Deuteronomium 27:10-18 Statenvertaling (SV1750)

10. Daarom zult gij der stem des HEEREN, uws Gods, gehoorzaam zijn, en gij zult doen Zijn geboden en Zijn inzettingen, die ik u heden gebiede.

11. En Mozes gebood het volk te dien dage, zeggende:

12. Dezen zullen staan, om het volk te zegenen op den berg Gerizim, als gij over de Jordaan gegaan zult zijn: Simeon, en Levi, en Juda, en Issaschar, en Jozef, en Benjamin.
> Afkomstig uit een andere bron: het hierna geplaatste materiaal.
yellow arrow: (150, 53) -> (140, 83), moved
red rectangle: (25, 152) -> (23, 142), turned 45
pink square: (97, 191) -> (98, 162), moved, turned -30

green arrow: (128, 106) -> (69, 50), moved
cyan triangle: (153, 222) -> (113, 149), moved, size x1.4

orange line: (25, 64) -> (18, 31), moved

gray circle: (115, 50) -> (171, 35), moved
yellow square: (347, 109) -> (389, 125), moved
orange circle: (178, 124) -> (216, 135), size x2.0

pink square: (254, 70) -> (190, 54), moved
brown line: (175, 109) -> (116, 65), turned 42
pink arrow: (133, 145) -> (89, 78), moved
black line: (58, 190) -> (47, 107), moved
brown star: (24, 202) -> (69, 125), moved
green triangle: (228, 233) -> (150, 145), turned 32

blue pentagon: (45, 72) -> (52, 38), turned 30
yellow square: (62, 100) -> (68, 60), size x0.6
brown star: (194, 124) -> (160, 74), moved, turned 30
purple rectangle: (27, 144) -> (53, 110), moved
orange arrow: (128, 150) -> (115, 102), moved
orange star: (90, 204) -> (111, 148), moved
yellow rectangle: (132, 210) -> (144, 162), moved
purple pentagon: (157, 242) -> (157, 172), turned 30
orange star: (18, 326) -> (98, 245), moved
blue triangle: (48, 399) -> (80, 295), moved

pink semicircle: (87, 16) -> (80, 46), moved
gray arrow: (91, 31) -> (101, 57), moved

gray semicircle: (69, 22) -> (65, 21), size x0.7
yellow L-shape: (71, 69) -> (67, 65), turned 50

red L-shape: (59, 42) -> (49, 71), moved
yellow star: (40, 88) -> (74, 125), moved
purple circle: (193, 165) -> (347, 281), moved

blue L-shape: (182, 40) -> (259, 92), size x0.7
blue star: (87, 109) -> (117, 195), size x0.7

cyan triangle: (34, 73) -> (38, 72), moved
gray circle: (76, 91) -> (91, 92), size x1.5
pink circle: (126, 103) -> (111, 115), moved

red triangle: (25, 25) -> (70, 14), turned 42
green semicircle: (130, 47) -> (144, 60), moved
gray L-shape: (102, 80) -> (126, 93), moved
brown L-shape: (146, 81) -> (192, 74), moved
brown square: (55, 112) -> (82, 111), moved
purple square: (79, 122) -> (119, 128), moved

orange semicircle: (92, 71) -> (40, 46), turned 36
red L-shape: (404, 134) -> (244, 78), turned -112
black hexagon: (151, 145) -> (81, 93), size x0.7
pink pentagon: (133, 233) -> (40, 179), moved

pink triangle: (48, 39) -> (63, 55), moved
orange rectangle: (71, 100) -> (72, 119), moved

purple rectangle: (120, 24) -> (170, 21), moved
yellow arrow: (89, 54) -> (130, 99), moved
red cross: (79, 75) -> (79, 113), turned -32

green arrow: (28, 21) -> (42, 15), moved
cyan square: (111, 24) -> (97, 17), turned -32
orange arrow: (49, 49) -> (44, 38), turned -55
13. En dezen zullen staan over den vloek op den berg Ebal: Ruben, Gad en Aser, Zebulon, Dan en Nafthali.

14. En de Levieten zullen betuigen en zeggen tot allen man van Israel, met verhevene stem:

15. Vervloekt zij de man, die een gesneden of gegoten beeld, een gruwel des HEEREN, een werk van 's werkmeesters handen, zal maken, en zetten in het verborgene! En al het volk zal antwoorden en zeggen: Amen.

16. Vervloekt zij, die zijn vader of zijn moeder veracht! En al het volk zal zeggen: Amen.

17. Vervloekt zij, die zijns naasten landpale verrukt! En al het volk zal zeggen: Amen.

18. Vervloekt zij, die een blinde op den weg doet dolen! En al het volk zal zeggen: Amen.